### [Problem to solve]
Restate the whole listing below word for word and keep the images out.

### [Recorded data]
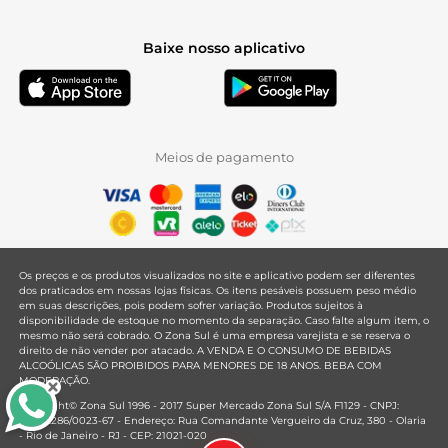
Baixe nosso aplicativo
Meios de pagamento
Os preços e os produtos visualizados no site e aplicativo podem ser diferentes
dos praticados em nossas lojas físicas. Os itens pesáveis possuem peso médio
em suas descrições, pois podem sofrer variação. Produtos sujeitos à
disponibilidade de estoque no momento da separação. Caso falte algum item, o
mesmo não será cobrado. O Zona Sul é uma empresa varejista e se reserva o
direito de não vender por atacado. A VENDA E O CONSUMO DE BEBIDAS
ALCOÓLICAS SÃO PROIBIDOS PARA MENORES DE 18 ANOS. BEBA COM
MODERAÇÃO.
Copyright© Zona Sul 1996 - 2017 Super Mercado Zona Sul S/A F1129 - CNPJ:
33.381.286/0023-67 - Endereço: Rua Comandante Vergueiro da Cruz, 380 - Olaria
- Rio de Janeiro - RJ - CEP: 21021-020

### [Result for this task]
Baixe nosso aplicativo
Meios de pagamento
Os preços e os produtos visualizados no site e aplicativo podem ser diferentes
dos praticados em nossas lojas físicas. Os itens pesáveis possuem peso médio
em suas descrições, pois podem sofrer variação. Produtos sujeitos à
disponibilidade de estoque no momento da separação. Caso falte algum item, o
mesmo não será cobrado. O Zona Sul é uma empresa varejista e se reserva o
direito de não vender por atacado. A VENDA E O CONSUMO DE BEBIDAS
ALCOÓLICAS SÃO PROIBIDOS PARA MENORES DE 18 ANOS. BEBA COM
MODERAÇÃO.
Copyright© Zona Sul 1996 - 2017 Super Mercado Zona Sul S/A F1129 - CNPJ:
33.381.286/0023-67 - Endereço: Rua Comandante Vergueiro da Cruz, 380 - Olaria
- Rio de Janeiro - RJ - CEP: 21021-020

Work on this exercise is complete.